Laboratory Medicine Online 2015; 5(4): 204-210.

Published online: 1 October 2015

DOI: https://doi.org/10.3343/lmo.2015.5.4.204

Evaluation of a Test Index Obtained by Coupling Protein with Specific Gravity of Screening Urine Test

Song-Hee Hahn, M.D., Ile-Kyu Park, M.D.

Department of Laboratory Medicine, Hanyang University Medical Center, Seoul, Korea.

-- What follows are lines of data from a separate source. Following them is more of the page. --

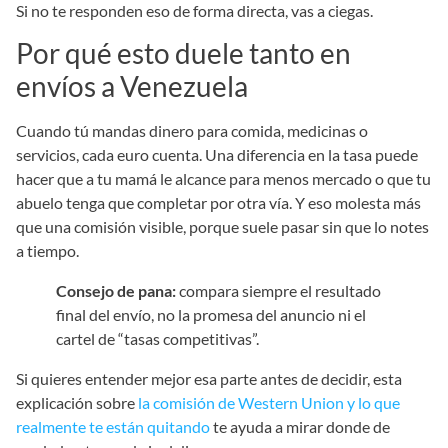
Si no te responden eso de forma directa, vas a ciegas.
Por qué esto duele tanto en
envíos a Venezuela
Cuando tú mandas dinero para comida, medicinas o
servicios, cada euro cuenta. Una diferencia en la tasa puede
hacer que a tu mamá le alcance para menos mercado o que tu
abuelo tenga que completar por otra vía. Y eso molesta más
que una comisión visible, porque suele pasar sin que lo notes
a tiempo.
Consejo de pana:
compara siempre el resultado
final del envío, no la promesa del anuncio ni el
cartel de “tasas competitivas”.
Si quieres entender mejor esa parte antes de decidir, esta
explicación sobre
la comisión de Western Union y lo que
realmente te están quitando
te ayuda a mirar donde de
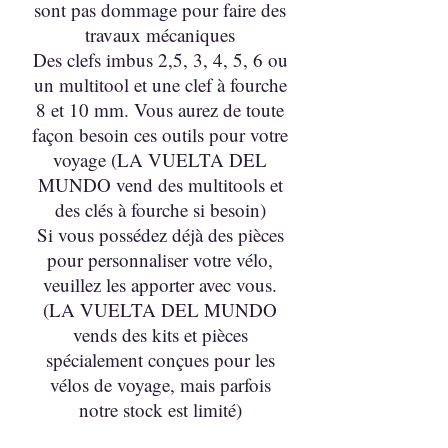
sont pas dommage pour faire des
travaux mécaniques
Des clefs imbus 2,5, 3, 4, 5, 6 ou
un multitool et une clef à fourche
8 et 10 mm. Vous aurez de toute
façon besoin ces outils pour votre
voyage (LA VUELTA DEL
MUNDO vend des multitools et
des clés à fourche si besoin)
Si vous possédez déjà des pièces
pour personnaliser votre vélo,
veuillez les apporter avec vous.
(LA VUELTA DEL MUNDO
vends des kits et pièces
spécialement conçues pour les
vélos de voyage, mais parfois
notre stock est limité)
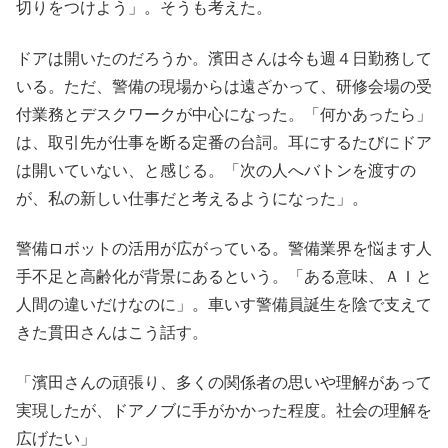
切りをつけよう」。そうも考えた。
ドアは開いたのだろうか。濱田さんは今も週４日勤務して
いる。ただ、警備の現場からは遠ざかって、研修会場の受
付業務とデスクワークが中心になった。「何かあったら」
は、取引先が仕事を断る定番の台詞。耳にするたびにドア
は開いていない、と感じる。「次の人へバトンを渡すの
が、私の新しい仕事だと考えるようになった」。
警備ロボットの活用が広がっている。警備業界を悩ます人
手不足と高齢化が背景にあるという。「ある意味、ＡＩと
人間の違いだけなのに」。車いす警備員誕生を陰で支えて
きた貫田さんはこう話す。
「濱田さんの頑張り、多くの関係者の思いや理解があって
実現したが、ドアノブに手がかかった程度。社会の理解を
広げたい」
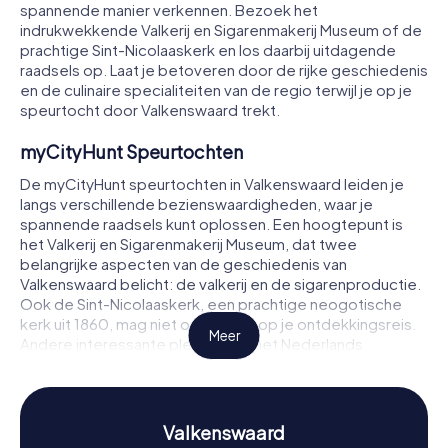
spannende manier verkennen. Bezoek het
indrukwekkende Valkerij en Sigarenmakerij Museum of de
prachtige Sint-Nicolaaskerk en los daarbij uitdagende
raadsels op. Laat je betoveren door de rijke geschiedenis
en de culinaire specialiteiten van de regio terwijl je op je
speurtocht door Valkenswaard trekt.
myCityHunt Speurtochten
De myCityHunt speurtochten in Valkenswaard leiden je
langs verschillende bezienswaardigheden, waar je
spannende raadsels kunt oplossen. Een hoogtepunt is
het Valkerij en Sigarenmakerij Museum, dat twee
belangrijke aspecten van de geschiedenis van
Valkenswaard belicht: de valkerij en de sigarenproductie.
Ook de Sint-Nicolaaskerk, een prachtige neogotische
kerk uit 1860, mag niet ontbreken op je ontdekkingsreis.
Meer
Andere interessante plekken zijn het Nederlands
Steendrukmuseum, dat je meeneemt in de wereld van de
lithografie, en de historische Dommelse Watermolen, een
schilderachtige watermolen aan de rand van de stad. Bij
elke stop wacht een nieuw raadsel om op te lossen.
Valkenswaard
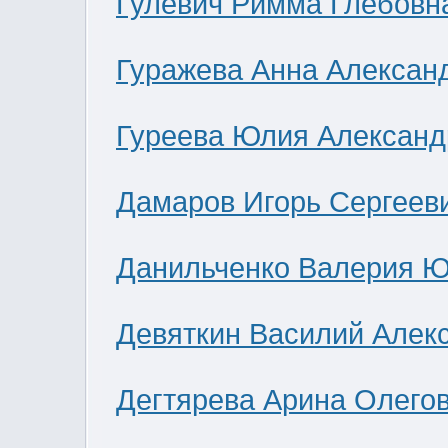
Гулевич Римма Глебовн
Гуражева Анна Алексан
Гуреева Юлия Александ
Дамаров Игорь Сергеев
Данильченко Валерия 
Девяткин Василий Алек
Дегтярева Арина Олего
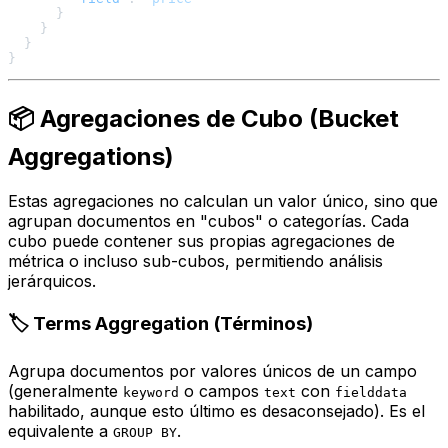
}
}
}
}
📦 Agregaciones de Cubo (Bucket
Aggregations)
Estas agregaciones no calculan un valor único, sino que
agrupan documentos en "cubos" o categorías. Cada
cubo puede contener sus propias agregaciones de
métrica o incluso sub-cubos, permitiendo análisis
jerárquicos.
🏷️ Terms Aggregation (Términos)
Agrupa documentos por valores únicos de un campo
(generalmente
o campos
con
keyword
text
fielddata
habilitado, aunque esto último es desaconsejado). Es el
equivalente a
.
GROUP BY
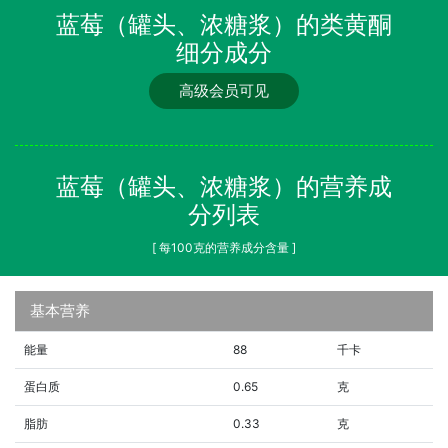
蓝莓（罐头、浓糖浆）的类黄酮
细分成分
高级会员可见
蓝莓（罐头、浓糖浆）的营养成
分列表
[ 每100克的营养成分含量 ]
基本营养
能量
88
千卡
蛋白质
0.65
克
脂肪
0.33
克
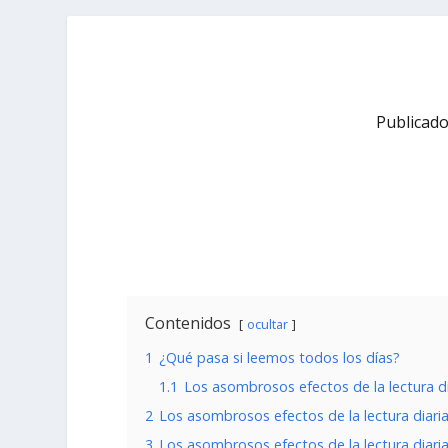
Publicad
Contenidos
ocultar
1
¿Qué pasa si leemos todos los días?
1.1
Los asombrosos efectos de la lectura di
2
Los asombrosos efectos de la lectura diari
3
Los asombrosos efectos de la lectura diari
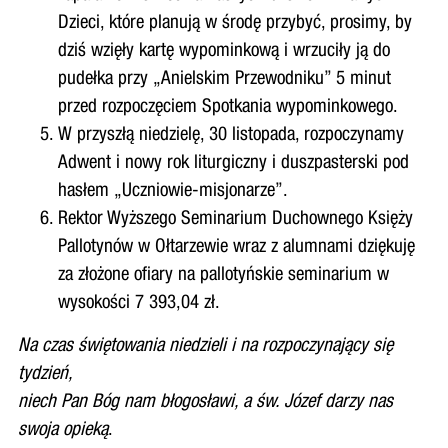
Dzieci, które planują w środę przybyć, prosimy, by
dziś wzięły kartę wypominkową i wrzuciły ją do
pudełka przy „Anielskim Przewodniku” 5 minut
przed rozpoczęciem Spotkania wypominkowego.
W przyszłą niedzielę, 30 listopada, rozpoczynamy
Adwent i nowy rok liturgiczny i duszpasterski pod
hasłem „Uczniowie-misjonarze”.
Rektor Wyższego Seminarium Duchownego Księży
Pallotynów w Ołtarzewie wraz z alumnami dziękuję
za złożone ofiary na pallotyńskie seminarium w
wysokości 7 393,04 zł.
Na czas świętowania niedzieli i na rozpoczynający się
tydzień,
niech Pan Bóg nam błogosławi, a św. Józef darzy nas
swoja opieką
.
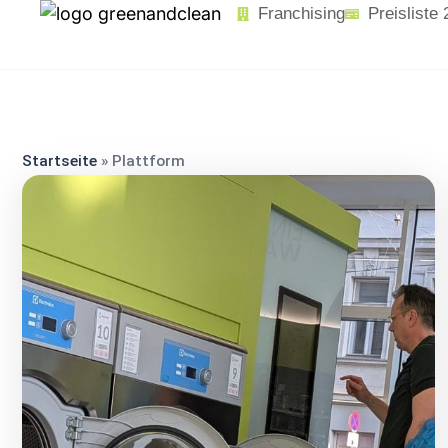
content
Franchising
Preisliste
Startseite
»
Plattform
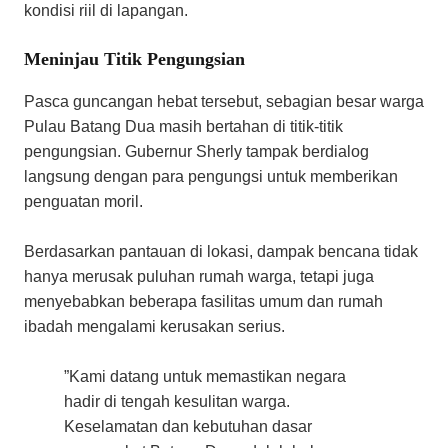
kondisi riil di lapangan.
Meninjau Titik Pengungsian
​Pasca guncangan hebat tersebut, sebagian besar warga
Pulau Batang Dua masih bertahan di titik-titik
pengungsian. Gubernur Sherly tampak berdialog
langsung dengan para pengungsi untuk memberikan
penguatan moril.
​Berdasarkan pantauan di lokasi, dampak bencana tidak
hanya merusak puluhan rumah warga, tetapi juga
menyebabkan beberapa fasilitas umum dan rumah
ibadah mengalami kerusakan serius.
​”Kami datang untuk memastikan negara
hadir di tengah kesulitan warga.
Keselamatan dan kebutuhan dasar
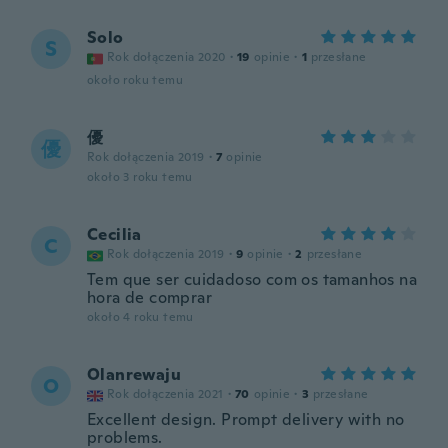
Solo
S
Rok dołączenia 2020
·
19
opinie
·
1
przesłane
około roku temu
優
優
Rok dołączenia 2019
·
7
opinie
około 3 roku temu
Cecilia
C
Rok dołączenia 2019
·
9
opinie
·
2
przesłane
Tem que ser cuidadoso com os tamanhos na
hora de comprar
około 4 roku temu
Olanrewaju
O
Rok dołączenia 2021
·
70
opinie
·
3
przesłane
Excellent design. Prompt delivery with no
problems.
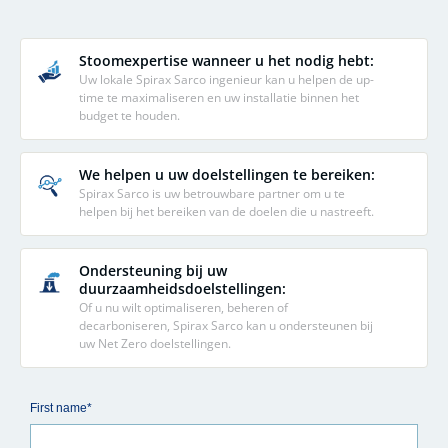
Stoomexpertise wanneer u het nodig hebt:
Uw lokale Spirax Sarco ingenieur kan u helpen de up-
time te maximaliseren en uw installatie binnen het
budget te houden.
We helpen u uw doelstellingen te bereiken:
Spirax Sarco is uw betrouwbare partner om u te
helpen bij het bereiken van de doelen die u nastreeft.
Ondersteuning bij uw
duurzaamheidsdoelstellingen:
Of u nu wilt optimaliseren, beheren of
decarboniseren, Spirax Sarco kan u ondersteunen bij
uw Net Zero doelstellingen.
First name*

Corresponding author: Ile-Kyu Park. Department of Laboratory Medicine, Hanyang University Medical Center, Guri Hospital, 153 Gyeongchun-ro, Guri 11923, Korea. Tel: +82-31-560-2573, Fax: +82-31-560-2585, ikpark@hanyang.ac.kr

Received 29 December 2014 Revised 22 April 2015 Accepted 23 April 2015

(open-access):

This is an Open Access article distributed under the terms of the Creative Commons Attribution Non-Commercial License (http://creativecommons.org/licenses/by-nc/3.0/) which permits unrestricted non-commercial use, distribution, and reproduction in any medium, provided the original work is properly cited.

Abstract

Background

The 24-hr urine protein excretion test is regarded as a standard for quantitative urinary protein analysis; however, collection of urine over 24 hr is troublesome and errors may occur during the process. We obtained a test index reflecting diluted or concentrated urine by coupling the results of a simple and rapid routine urine analysis and evaluated its usefulness as a marker that quantitatively reflects the 24-hr urine protein excretion.

Methods

The estimated urine protein-osmolality ratio (Pro/Osm) was obtained by two linear regression equations between urine dipstick protein and natural logarithm of the protein concentration, and between urine specific gravity (SG) and urine osmolality (Osm). Sensitivity and specificity of 'estimated urine Pro/Osm' and the widely used urine protein-creatinine ratio were evaluated for their efficiency in diagnosing pathological proteinuria and nephrotic proteinuria based on 24-hr urine protein excretion.

Results

Moderate correlations were noted between protein concentration determined by the urine dipstick protein assay and natural logarithm of protein concentration (r=0.86) and between urine SG and urine Osm (r=0.74). The receiver operating characteristics analysis showed that an estimated urine Pro/Osm value of 0.045 had a sensitivity of 91.1% and a specificity of 88.6% for diagnosing pathological proteinuria, and a value of 0.204 had a sensitivity of 100% and a specificity of 80.4% for diagnosing nephrotic proteinuria.

Conclusions

Coupling the results of urine dipstick protein and urine SG determined by the routine analysis will provide additional useful information that will make the screening of renal diseases more cost-effective.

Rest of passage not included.